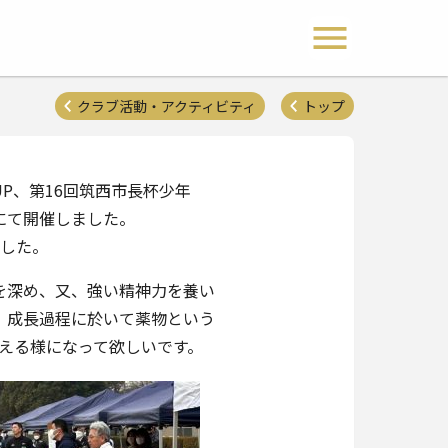
 Lions Clubs District 333-E
メニュー開閉
クラブ活動・アクティビティ
トップ
UP、第16回筑西市長杯少年
にて開催しました。
ました。
を深め、又、強い精神力を養い
、成長過程に於いて薬物という
える様になって欲しいです。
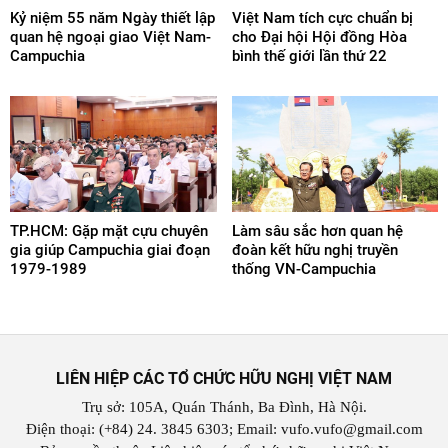
Kỷ niệm 55 năm Ngày thiết lập
Việt Nam tích cực chuẩn bị
quan hệ ngoại giao Việt Nam-
cho Đại hội Hội đồng Hòa
Campuchia
bình thế giới lần thứ 22
TP.HCM: Gặp mặt cựu chuyên
Làm sâu sắc hơn quan hệ
gia giúp Campuchia giai đoạn
đoàn kết hữu nghị truyền
1979-1989
thống VN-Campuchia
LIÊN HIỆP CÁC TỔ CHỨC HỮU NGHỊ VIỆT NAM
Trụ sở: 105A, Quán Thánh, Ba Đình, Hà Nội.
Điện thoại: (+84) 24. 3845 6303; Email: vufo.vufo@gmail.com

************

== The problem ==
Repeat each entry exactly. Pictures do not belong in the copy.

== Exercise answer ==
 Lions Clubs District 333-E
メニュー開閉
クラブ活動・アクティビティ
トップ
UP、第16回筑西市長杯少年
にて開催しました。
ました。
を深め、又、強い精神力を養い
、成長過程に於いて薬物という
える様になって欲しいです。
Kỷ niệm 55 năm Ngày thiết lập
Việt Nam tích cực chuẩn bị
quan hệ ngoại giao Việt Nam-
cho Đại hội Hội đồng Hòa
Campuchia
bình thế giới lần thứ 22
TP.HCM: Gặp mặt cựu chuyên
Làm sâu sắc hơn quan hệ
gia giúp Campuchia giai đoạn
đoàn kết hữu nghị truyền
1979-1989
thống VN-Campuchia
LIÊN HIỆP CÁC TỔ CHỨC HỮU NGHỊ VIỆT NAM
Trụ sở: 105A, Quán Thánh, Ba Đình, Hà Nội.
Điện thoại: (+84) 24. 3845 6303; Email: vufo.vufo@gmail.com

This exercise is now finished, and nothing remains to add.